How wealth managers are leveraging behavioral intelligence technology to thwart client abuse
In this interview with Help Net Security, Lee Garf, Managing Director of Financial Markets Compliance at NICE Actimizeexplains how behavioral intelligence technology can help the financial industry combat customer abuse and reduce regulatory risk.
What has been the impact of the pandemic on the compliance of financial institutions and wealth managers?
Certainly, with more workers working from home or in a hybrid work environment, there has become a greater need to monitor behaviors as part of financial institution compliance. However, the implementation of new regulations has had the biggest impact on wealth managers over the past year. Since FINRA Rules Best Interests and Rule 2111 came into effect in 2020, it has had a significant impact on the wealth management, retail and insurance communities.
The industry has seen numerous fines levied against firms circumventing rulings, most recently up to $1 million for a firm’s alleged failure to adequately monitor its clients’ accounts for over-concentration in high-yield bonds or ” rotten”. In this climate, there is a demand for better supervision and monitoring. As a result, wealth management firms are looking for ways to manage their advisors, serve their clients, and meet regulatory requirements while ensuring the best results for all parties.
Additionally, many companies struggled to monitor a spike in trading volume even as their entire workforce moved. As a direct result, the quality of alerts and the efficiency of the review process have been significantly affected. Outdated review processes that rely on volume rather than quality of alerts will routinely fall prey to capacity constraints.
To combat this phenomenon, companies should not simply depend on more data or large volumes of separate alerts, but rather enrich their monitoring program by incorporating better correlations of many types of data.

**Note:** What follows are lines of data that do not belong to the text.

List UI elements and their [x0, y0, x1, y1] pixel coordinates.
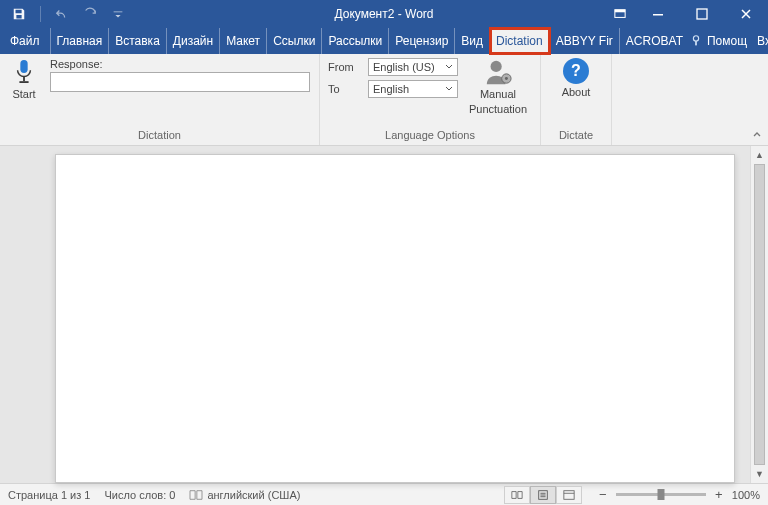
- group-dictate-label: Dictate: [541, 127, 611, 145]
- zoom-slider-knob[interactable]: [657, 489, 664, 500]
- svg-rect-9: [19, 81, 28, 83]
- tab-home[interactable]: Главная: [51, 28, 110, 54]
- response-input[interactable]: [50, 72, 310, 92]
- tab-review[interactable]: Рецензир: [389, 28, 455, 54]
- tab-abbyy[interactable]: ABBYY Fir: [550, 28, 620, 54]
- microphone-icon: [13, 58, 35, 86]
- status-page[interactable]: Страница 1 из 1: [8, 489, 90, 501]
- close-button[interactable]: [724, 0, 768, 28]
- status-word-count[interactable]: Число слов: 0: [104, 489, 175, 501]
- scroll-track[interactable]: [751, 164, 768, 465]
- scroll-thumb[interactable]: [754, 164, 765, 465]
- start-label: Start: [12, 88, 35, 100]
- question-icon: ?: [563, 58, 589, 84]
- document-area[interactable]: [0, 146, 750, 483]
- tab-references[interactable]: Ссылки: [267, 28, 322, 54]
- tell-me-button[interactable]: Помощ: [689, 34, 747, 48]
- tab-layout[interactable]: Макет: [220, 28, 267, 54]
- document-workspace: ▲ ▼: [0, 146, 768, 483]
- maximize-button[interactable]: [680, 0, 724, 28]
- from-label: From: [328, 61, 362, 73]
- status-bar: Страница 1 из 1 Число слов: 0 английский…: [0, 483, 768, 505]
- zoom-control: − + 100%: [596, 487, 760, 502]
- response-label: Response:: [50, 58, 310, 70]
- zoom-out-button[interactable]: −: [596, 487, 610, 502]
- book-icon: [189, 489, 203, 501]
- about-button[interactable]: ? About: [549, 58, 603, 98]
- scroll-down-button[interactable]: ▼: [751, 465, 768, 483]
- to-label: To: [328, 83, 362, 95]
- about-label: About: [562, 86, 591, 98]
- group-language-options: From English (US) To English M: [320, 54, 541, 145]
- manual-line1: Manual: [480, 88, 516, 101]
- tab-insert[interactable]: Вставка: [109, 28, 167, 54]
- response-field-group: Response:: [50, 58, 310, 92]
- tab-view[interactable]: Вид: [455, 28, 490, 54]
- zoom-value[interactable]: 100%: [732, 489, 760, 501]
- from-language-value: English (US): [373, 61, 435, 73]
- svg-rect-8: [23, 77, 25, 82]
- chevron-down-icon: [445, 85, 453, 93]
- tab-design[interactable]: Дизайн: [167, 28, 220, 54]
- tab-file[interactable]: Файл: [0, 28, 51, 54]
- collapse-ribbon-button[interactable]: [752, 129, 762, 141]
- manual-line2: Punctuation: [469, 103, 527, 116]
- to-language-value: English: [373, 83, 409, 95]
- quick-access-toolbar: [0, 3, 129, 25]
- person-gear-icon: [483, 58, 513, 86]
- ribbon-tabs: Файл Главная Вставка Дизайн Макет Ссылки…: [0, 28, 768, 54]
- group-language-label: Language Options: [320, 127, 540, 145]
- chevron-up-icon: [752, 129, 762, 139]
- read-mode-button[interactable]: [504, 486, 530, 504]
- print-layout-icon: [537, 489, 549, 501]
- save-button[interactable]: [8, 3, 30, 25]
- tab-dictation[interactable]: Dictation: [490, 28, 550, 54]
- view-buttons: [504, 486, 582, 504]
- print-layout-button[interactable]: [530, 486, 556, 504]
- start-dictation-button[interactable]: Start: [8, 58, 40, 100]
- svg-rect-17: [564, 490, 574, 499]
- svg-point-4: [693, 36, 698, 41]
- from-language-select[interactable]: English (US): [368, 58, 458, 76]
- read-mode-icon: [511, 489, 523, 501]
- group-dictation-label: Dictation: [0, 127, 319, 145]
- undo-button[interactable]: [51, 3, 73, 25]
- status-language[interactable]: английский (США): [189, 489, 300, 501]
- vertical-scrollbar[interactable]: ▲ ▼: [750, 146, 768, 483]
- svg-rect-3: [697, 9, 707, 19]
- svg-rect-5: [695, 41, 697, 45]
- chevron-down-icon: [445, 63, 453, 71]
- to-language-select[interactable]: English: [368, 80, 458, 98]
- tell-me-label: Помощ: [707, 34, 747, 48]
- redo-button[interactable]: [79, 3, 101, 25]
- tab-mailings[interactable]: Рассылки: [322, 28, 389, 54]
- zoom-slider[interactable]: [616, 493, 706, 496]
- svg-rect-2: [653, 14, 663, 16]
- status-language-label: английский (США): [207, 489, 300, 501]
- zoom-in-button[interactable]: +: [712, 487, 726, 502]
- qat-customize-button[interactable]: [107, 3, 129, 25]
- web-layout-icon: [563, 489, 575, 501]
- manual-punctuation-button[interactable]: Manual Punctuation: [464, 58, 532, 115]
- svg-point-10: [491, 61, 502, 72]
- svg-rect-1: [615, 10, 625, 13]
- tab-acrobat[interactable]: ACROBAT: [620, 28, 689, 54]
- svg-point-12: [505, 77, 508, 80]
- ribbon-display-options-button[interactable]: [604, 0, 636, 28]
- svg-rect-7: [20, 60, 27, 73]
- document-page[interactable]: [55, 154, 735, 483]
- group-dictate: ? About Dictate: [541, 54, 612, 145]
- minimize-button[interactable]: [636, 0, 680, 28]
- group-dictation: Start Response: Dictation: [0, 54, 320, 145]
- signin-button[interactable]: Вход: [757, 34, 768, 48]
- title-bar: Документ2 - Word: [0, 0, 768, 28]
- window-controls: [604, 0, 768, 28]
- scroll-up-button[interactable]: ▲: [751, 146, 768, 164]
- web-layout-button[interactable]: [556, 486, 582, 504]
- window-title: Документ2 - Word: [334, 7, 433, 21]
- ribbon: Start Response: Dictation From English (…: [0, 54, 768, 146]
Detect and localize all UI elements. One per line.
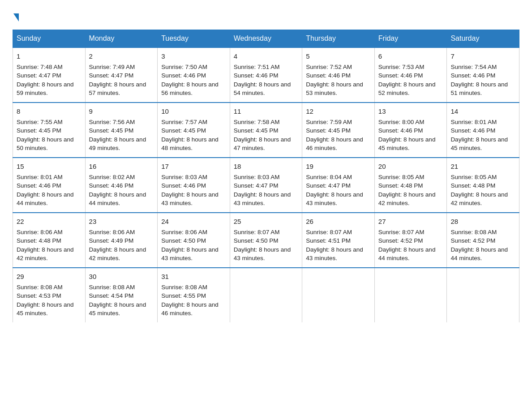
calendar-cell: 27Sunrise: 8:07 AMSunset: 4:52 PMDayligh… — [374, 213, 447, 268]
sunrise-text: Sunrise: 7:55 AM — [17, 119, 63, 125]
sunset-text: Sunset: 4:45 PM — [17, 127, 61, 134]
page-header — [13, 11, 519, 21]
calendar-cell: 7Sunrise: 7:54 AMSunset: 4:46 PMDaylight… — [447, 47, 519, 103]
sunrise-text: Sunrise: 8:08 AM — [17, 284, 63, 291]
logo — [13, 11, 19, 21]
daylight-text: Daylight: 8 hours and 52 minutes. — [378, 81, 436, 97]
calendar-cell: 11Sunrise: 7:58 AMSunset: 4:45 PMDayligh… — [230, 103, 302, 158]
calendar-cell: 9Sunrise: 7:56 AMSunset: 4:45 PMDaylight… — [85, 103, 158, 158]
sunset-text: Sunset: 4:46 PM — [17, 182, 61, 189]
week-row-3: 15Sunrise: 8:01 AMSunset: 4:46 PMDayligh… — [13, 158, 519, 213]
logo-arrow-icon — [13, 13, 19, 21]
daylight-text: Daylight: 8 hours and 42 minutes. — [450, 191, 508, 207]
calendar-cell: 3Sunrise: 7:50 AMSunset: 4:46 PMDaylight… — [158, 47, 230, 103]
sunset-text: Sunset: 4:46 PM — [450, 72, 495, 79]
sunset-text: Sunset: 4:46 PM — [89, 182, 134, 189]
column-header-sunday: Sunday — [13, 30, 86, 48]
daylight-text: Daylight: 8 hours and 47 minutes. — [234, 136, 291, 152]
day-number: 14 — [450, 107, 515, 116]
day-number: 13 — [378, 107, 443, 116]
sunset-text: Sunset: 4:46 PM — [378, 127, 423, 134]
day-number: 22 — [17, 217, 82, 227]
sunrise-text: Sunrise: 8:07 AM — [234, 229, 280, 235]
daylight-text: Daylight: 8 hours and 53 minutes. — [306, 81, 363, 97]
column-header-friday: Friday — [374, 30, 447, 48]
calendar-cell: 29Sunrise: 8:08 AMSunset: 4:53 PMDayligh… — [13, 268, 86, 322]
day-number: 5 — [306, 51, 371, 61]
calendar-cell: 17Sunrise: 8:03 AMSunset: 4:46 PMDayligh… — [158, 158, 230, 213]
sunset-text: Sunset: 4:48 PM — [378, 182, 423, 189]
sunset-text: Sunset: 4:45 PM — [306, 127, 351, 134]
daylight-text: Daylight: 8 hours and 43 minutes. — [161, 246, 219, 262]
daylight-text: Daylight: 8 hours and 44 minutes. — [450, 246, 508, 262]
day-number: 17 — [161, 162, 226, 171]
sunset-text: Sunset: 4:46 PM — [161, 182, 206, 189]
daylight-text: Daylight: 8 hours and 59 minutes. — [17, 81, 74, 97]
daylight-text: Daylight: 8 hours and 46 minutes. — [161, 301, 219, 317]
calendar-cell — [302, 268, 375, 322]
sunrise-text: Sunrise: 7:56 AM — [89, 119, 135, 125]
sunset-text: Sunset: 4:45 PM — [89, 127, 134, 134]
calendar-cell — [230, 268, 302, 322]
day-number: 26 — [306, 217, 371, 227]
day-number: 8 — [17, 107, 82, 116]
calendar-cell: 28Sunrise: 8:08 AMSunset: 4:52 PMDayligh… — [447, 213, 519, 268]
day-number: 31 — [161, 272, 226, 282]
day-number: 27 — [378, 217, 443, 227]
calendar-cell — [447, 268, 519, 322]
sunrise-text: Sunrise: 7:48 AM — [17, 64, 63, 70]
calendar-cell: 5Sunrise: 7:52 AMSunset: 4:46 PMDaylight… — [302, 47, 375, 103]
week-row-1: 1Sunrise: 7:48 AMSunset: 4:47 PMDaylight… — [13, 47, 519, 103]
calendar-cell — [374, 268, 447, 322]
sunrise-text: Sunrise: 8:04 AM — [306, 174, 352, 180]
sunset-text: Sunset: 4:54 PM — [89, 292, 134, 299]
calendar-cell: 20Sunrise: 8:05 AMSunset: 4:48 PMDayligh… — [374, 158, 447, 213]
day-number: 29 — [17, 272, 82, 282]
daylight-text: Daylight: 8 hours and 43 minutes. — [234, 246, 291, 262]
sunset-text: Sunset: 4:55 PM — [161, 292, 206, 299]
calendar-cell: 8Sunrise: 7:55 AMSunset: 4:45 PMDaylight… — [13, 103, 86, 158]
day-number: 1 — [17, 51, 82, 61]
sunset-text: Sunset: 4:47 PM — [234, 182, 279, 189]
sunset-text: Sunset: 4:51 PM — [306, 237, 351, 244]
column-header-wednesday: Wednesday — [230, 30, 302, 48]
calendar-cell: 18Sunrise: 8:03 AMSunset: 4:47 PMDayligh… — [230, 158, 302, 213]
day-number: 28 — [450, 217, 515, 227]
sunrise-text: Sunrise: 8:06 AM — [161, 229, 207, 235]
day-number: 11 — [234, 107, 299, 116]
day-number: 10 — [161, 107, 226, 116]
daylight-text: Daylight: 8 hours and 45 minutes. — [378, 136, 436, 152]
calendar-cell: 13Sunrise: 8:00 AMSunset: 4:46 PMDayligh… — [374, 103, 447, 158]
daylight-text: Daylight: 8 hours and 44 minutes. — [89, 191, 146, 207]
daylight-text: Daylight: 8 hours and 42 minutes. — [17, 246, 74, 262]
sunset-text: Sunset: 4:49 PM — [89, 237, 134, 244]
sunset-text: Sunset: 4:50 PM — [161, 237, 206, 244]
daylight-text: Daylight: 8 hours and 43 minutes. — [306, 191, 363, 207]
column-header-thursday: Thursday — [302, 30, 375, 48]
sunrise-text: Sunrise: 8:03 AM — [234, 174, 280, 180]
sunset-text: Sunset: 4:48 PM — [17, 237, 61, 244]
day-number: 30 — [89, 272, 154, 282]
sunset-text: Sunset: 4:46 PM — [161, 72, 206, 79]
calendar-cell: 14Sunrise: 8:01 AMSunset: 4:46 PMDayligh… — [447, 103, 519, 158]
sunrise-text: Sunrise: 8:06 AM — [89, 229, 135, 235]
daylight-text: Daylight: 8 hours and 45 minutes. — [450, 136, 508, 152]
sunset-text: Sunset: 4:45 PM — [161, 127, 206, 134]
sunrise-text: Sunrise: 8:08 AM — [450, 229, 497, 235]
sunset-text: Sunset: 4:48 PM — [450, 182, 495, 189]
sunrise-text: Sunrise: 8:06 AM — [17, 229, 63, 235]
sunrise-text: Sunrise: 8:03 AM — [161, 174, 207, 180]
calendar-cell: 22Sunrise: 8:06 AMSunset: 4:48 PMDayligh… — [13, 213, 86, 268]
calendar-cell: 30Sunrise: 8:08 AMSunset: 4:54 PMDayligh… — [85, 268, 158, 322]
sunrise-text: Sunrise: 7:52 AM — [306, 64, 352, 70]
day-number: 21 — [450, 162, 515, 171]
day-number: 20 — [378, 162, 443, 171]
column-header-monday: Monday — [85, 30, 158, 48]
sunset-text: Sunset: 4:52 PM — [450, 237, 495, 244]
daylight-text: Daylight: 8 hours and 45 minutes. — [89, 301, 146, 317]
daylight-text: Daylight: 8 hours and 49 minutes. — [89, 136, 146, 152]
daylight-text: Daylight: 8 hours and 51 minutes. — [450, 81, 508, 97]
daylight-text: Daylight: 8 hours and 54 minutes. — [234, 81, 291, 97]
day-number: 16 — [89, 162, 154, 171]
sunset-text: Sunset: 4:46 PM — [450, 127, 495, 134]
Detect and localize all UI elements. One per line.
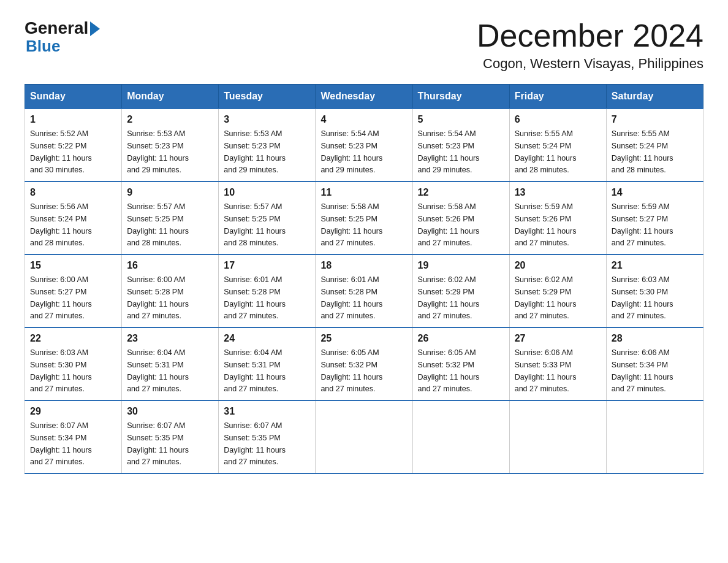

Alerts generated from business data alone can only tell part of the full story. While business data, combined with email and text communications from customers and combined with CRM notes, will raise the real higher interest concerns to the top of the pile, allowing better triage of compliance risks.
How does behavioral intelligence help wealth managers fight client abuse?
Behavioral intelligence provides regulated companies with important insights into the behavior of their employees and helps companies be more proactive in detecting various forms of misconduct. This not only impacts regulatory compliance, but also affects the relationship between advisors and their institutions as well as their clientele.
How does behavioral intelligence affect business strategies?
Today’s technology focused on wealth management is more than just a tool for detecting customer abuse. Today’s monitoring solutions can provide the business with behavioral intelligence data that can be used both to determine business strategies and to improve communications and relationships between internal advisors and their clients. Ease of deployment, enhanced by cloud technology and lower costs, has made these technologies essential for wealth management teams, not only to meet government rules and guidelines, but also for business planning that has an impact on the development of products and their results.
How can customers benefit from behavioral intelligence?
Behavioral intelligence aims to focus on the “know your employee” aspect of fit, which brings benefits to an entire financial services organization, as behavioral data becomes easier to access and analysis for short-term and long-term benefits for advisors and management.
The market for wealth management compliance solutions has seen strong growth over the past year, at both mid-sized institutions and large financial services firms. Ease of deployment, enhanced by cloud technology and lower costs, has made these technologies essential for wealth management teams, not only to meet government rules and guidelines, but also for business planning that has an impact on the development of products and their results. Again, supervision and monitoring is the key to success.
Any technological change implemented should consider a cloud-first approach. Even now, many businesses face persistent logistical challenges created by on-premises solutions, such as network capacity, VPN overload, and performance lag. Cloud solutions allow flexibility for business continuity plans and for general business operations once we get past the current uncertainty. With Reg BI planning to affect more than 57 million US households invested in US equity markets, geographic flexibility is paramount to strong compliance programs.
What should the wealth management industry watch out for in terms of risk this year?
As regulators enforce their regulations and impose fines and penalties, it is critical that financial institutions continue to manage their advisers and comply with applicable regulations. It is not only in the “best interest” of financial institutions to run a wealth management compliance policy, but a targeted approach also builds the trust their clients have in the institution itself. Some of the most recent advances in behavioral technology will support these goals.
As companies continue to implement their strategies to ensure Reg BI compliance, it requires a detailed examination of how processes are managed today. Existing suitability and communications monitoring technology is typically managed separately, and marrying the two can require costly integrations or laborious manual intervention that may not happen in real time.